— WORK INSTRUCTIONS —
Nothing but the lines from the one containing "About us (303, 1344)" to the end of the records that follow should be transcribed, each exactly, with the pictures left out.

DATASET ENTRIES START

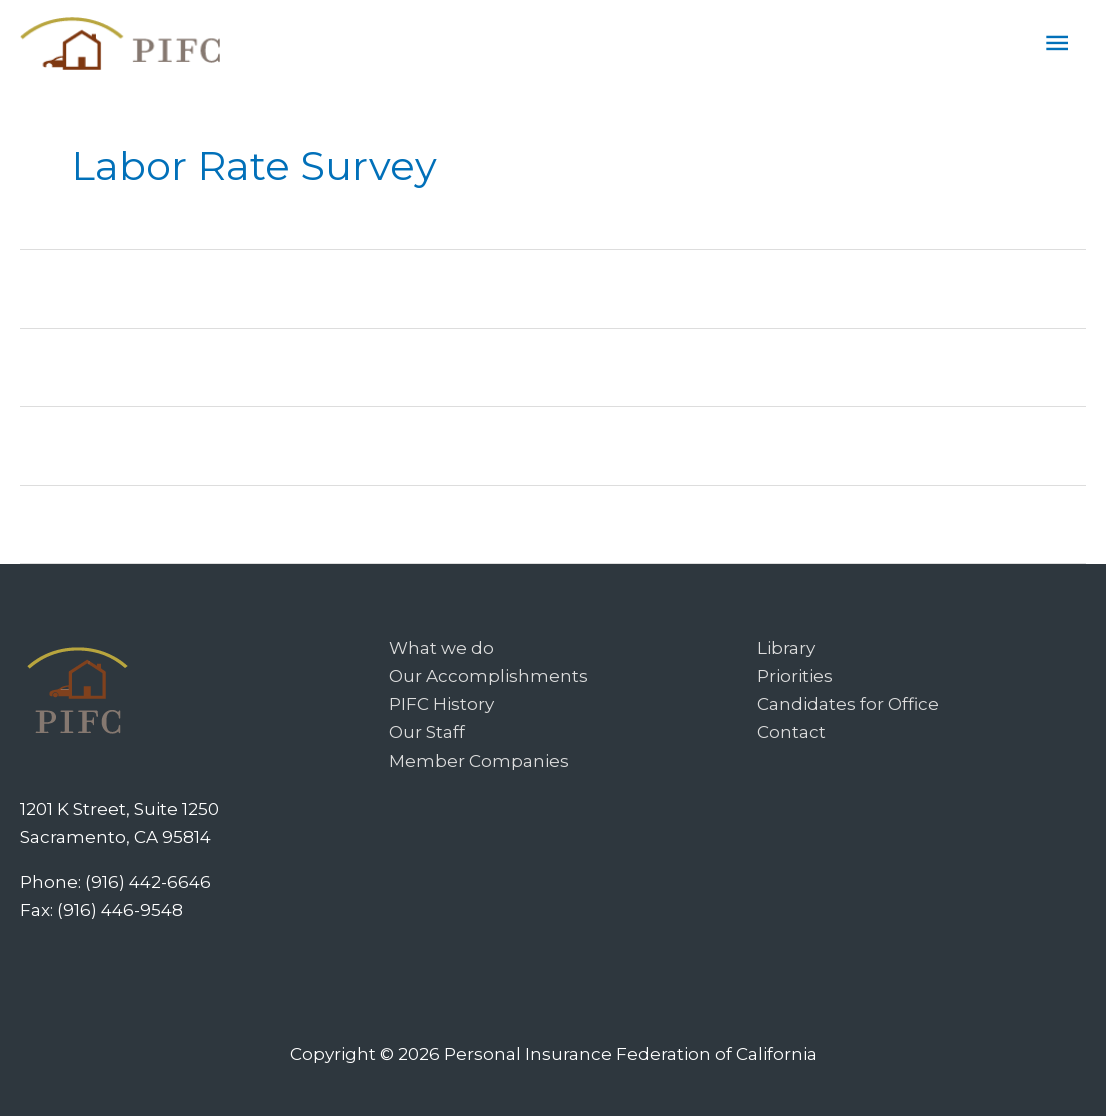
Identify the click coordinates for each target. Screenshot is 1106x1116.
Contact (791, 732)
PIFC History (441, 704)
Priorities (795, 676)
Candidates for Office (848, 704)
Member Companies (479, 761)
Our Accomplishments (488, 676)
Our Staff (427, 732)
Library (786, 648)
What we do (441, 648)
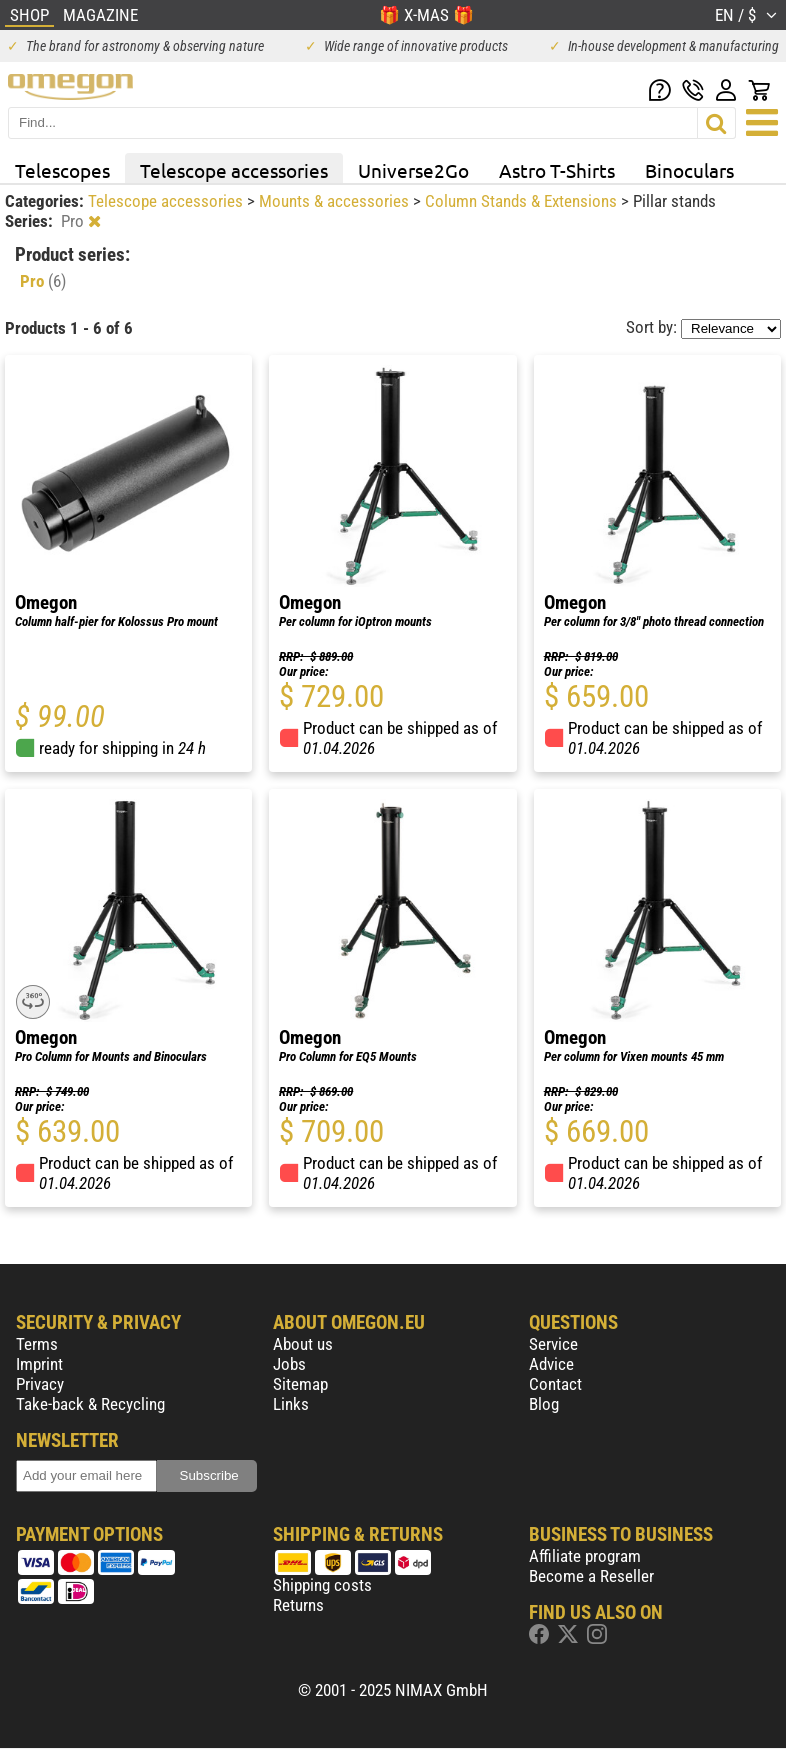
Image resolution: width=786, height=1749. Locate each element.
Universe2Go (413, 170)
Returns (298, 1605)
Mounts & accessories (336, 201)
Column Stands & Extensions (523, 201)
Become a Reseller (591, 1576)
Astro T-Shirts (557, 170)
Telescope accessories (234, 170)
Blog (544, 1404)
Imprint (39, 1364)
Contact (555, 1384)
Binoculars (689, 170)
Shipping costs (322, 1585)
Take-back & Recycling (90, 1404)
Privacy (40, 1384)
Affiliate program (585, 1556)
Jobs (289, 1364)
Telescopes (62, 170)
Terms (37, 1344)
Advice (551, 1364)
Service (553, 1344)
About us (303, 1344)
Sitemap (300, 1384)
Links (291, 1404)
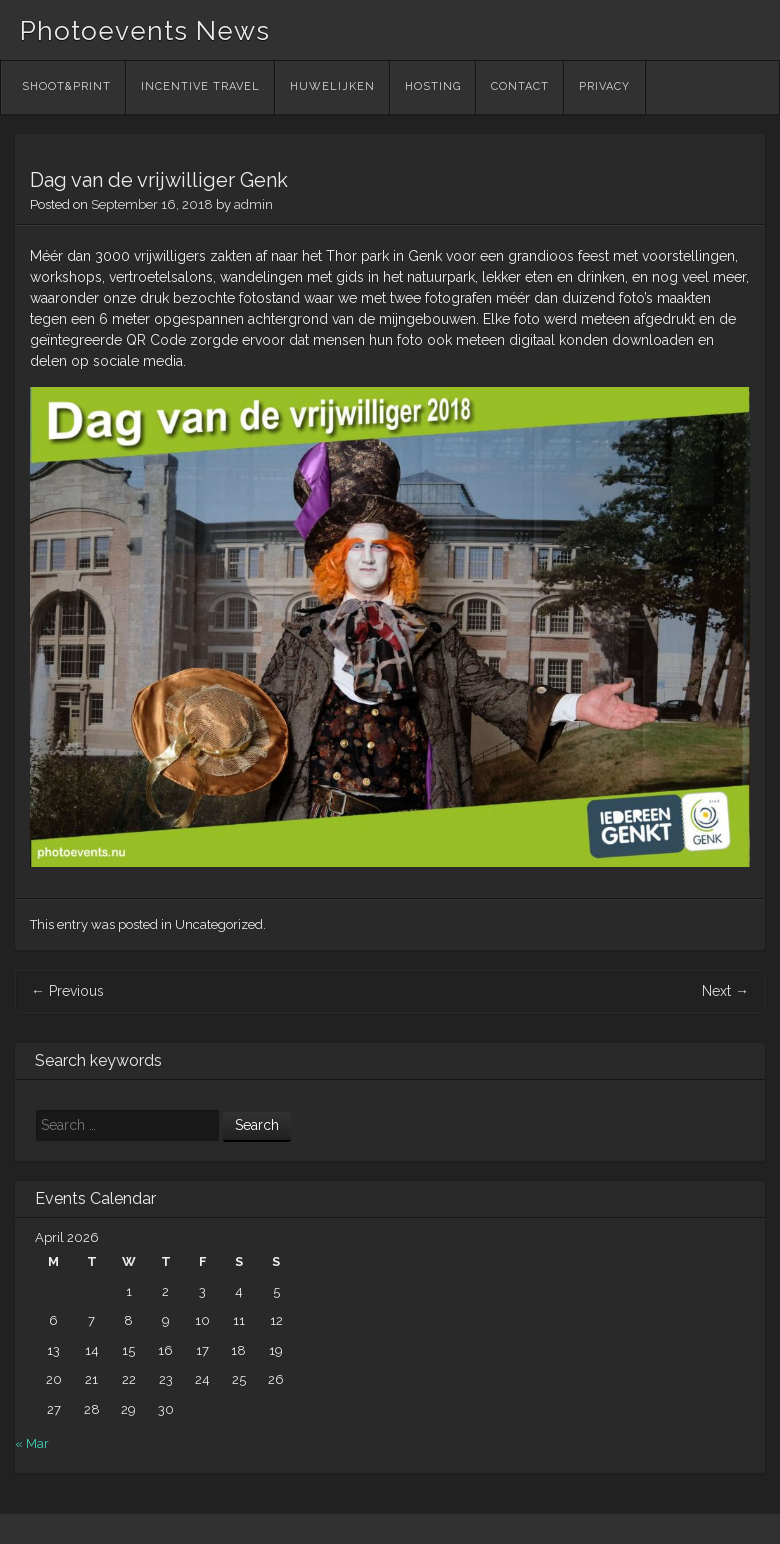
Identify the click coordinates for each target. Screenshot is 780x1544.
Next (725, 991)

DATASET ENTRIES END

— SOLUTION FOR THIS EXERCISE —
About us (303, 1344)
Sitemap (300, 1384)
Links (291, 1404)
Identify the click coordinates for each target. Screenshot is 780x1544.
Next (725, 991)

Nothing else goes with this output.